*EXERCISE REQUIREMENTS*.
What you return should be the entries, unchanged, without their pictures.

Page images and extracted text
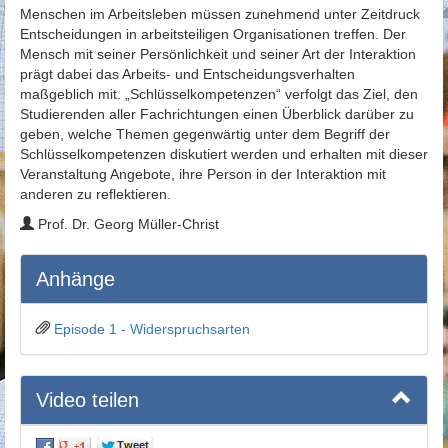
Menschen im Arbeitsleben müssen zunehmend unter Zeitdruck
Entscheidungen in arbeitsteiligen Organisationen treffen. Der
Mensch mit seiner Persönlichkeit und seiner Art der Interaktion
prägt dabei das Arbeits- und Entscheidungsverhalten
maßgeblich mit. „Schlüsselkompetenzen“ verfolgt das Ziel, den
Studierenden aller Fachrichtungen einen Überblick darüber zu
geben, welche Themen gegenwärtig unter dem Begriff der
Schlüsselkompetenzen diskutiert werden und erhalten mit dieser
Veranstaltung Angebote, ihre Person in der Interaktion mit
anderen zu reflektieren.
Prof. Dr. Georg Müller-Christ
Anhänge
Episode 1 - Widerspruchsarten
Video teilen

*EXERCISE RESPONSE*.
Menschen im Arbeitsleben müssen zunehmend unter Zeitdruck
Entscheidungen in arbeitsteiligen Organisationen treffen. Der
Mensch mit seiner Persönlichkeit und seiner Art der Interaktion
prägt dabei das Arbeits- und Entscheidungsverhalten
maßgeblich mit. „Schlüsselkompetenzen“ verfolgt das Ziel, den
Studierenden aller Fachrichtungen einen Überblick darüber zu
geben, welche Themen gegenwärtig unter dem Begriff der
Schlüsselkompetenzen diskutiert werden und erhalten mit dieser
Veranstaltung Angebote, ihre Person in der Interaktion mit
anderen zu reflektieren.
Prof. Dr. Georg Müller-Christ
Anhänge
Episode 1 - Widerspruchsarten
Video teilen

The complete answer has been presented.